Yesterday I realised that until the New Year, I had to put all the paperwork in a box and leave it there until after Christmas.
Staff don’t do anything towards Christmas at all.
If he didn’t come here he’d be left alone in his flat for 19 hours a day.
So of course he’s coming here to me. No Carers Allowance as I’m a pensioner.
He has a care package of around £900 a week.
In theory he can have direct payments, I can have the money for the hours care I provide, instead of the agency. I don’t get a penny, although the regulations say it’s up to my son to choose who cares for him, “including friends and family” Hampshire don’t seem to have read that bit!!!
Hello Colleen - I think many of us have been where you are now. It’s b****y awful but it will pass. Social services are a joke. I have never in all my years dealing with them, found a good one that I can get on with. I swear they train them to be as vague and unhelpful as possible! In the last few years I just know that they will turn up with tattoos, piercings, nose rings etc. God knows how they get these jobs,
I also get my pension now and was really shocked when my Carers Allowance ended as I still do loads for my daughter. Caring for her is totally unchanged yet I don’t get paid.
I would have a good cry and then give yourself a rest from thinking about all this and carry on when you’re ready.
I have cried all morning on and off because. My Mum died on Wednesday. One minute I am OK and the next I am in tears.

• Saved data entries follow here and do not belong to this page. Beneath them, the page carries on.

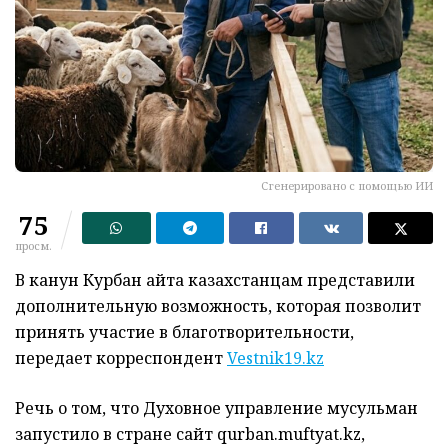
Сгенерировано с помощью ИИ
75
просм.
В канун Курбан айта казахстанцам представили
дополнительную возможность, которая позволит
принять участие в благотворительности,
передает корреспондент
Vestnik19.kz
Речь о том, что Духовное управление мусульман
запустило в стране сайт qurban.muftyat.kz,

Even though I didn’t want my Mum to go on as she was for any longer I still feel desperately sad.
You take care of yourself. Xx
Penny, I decided it was better to cry than bottle it all up inside.
The year my husband died, I cried every night for a long time, but managed to keep it together during the day.
Life is very difficult for you and I really want to acknowledge that. Keep posting even if to vent. Loads of us have and do.
Penny, my husband died 19 months ago. I miss him dreadfully, but he was so poorly and the dementia was declining quite rapidly, it would have been selfish of me to want him to stay. I cry on my own at certain times, but now can find the happier memories too. We are allowed to cry, and it’s so very raw for you at the moment.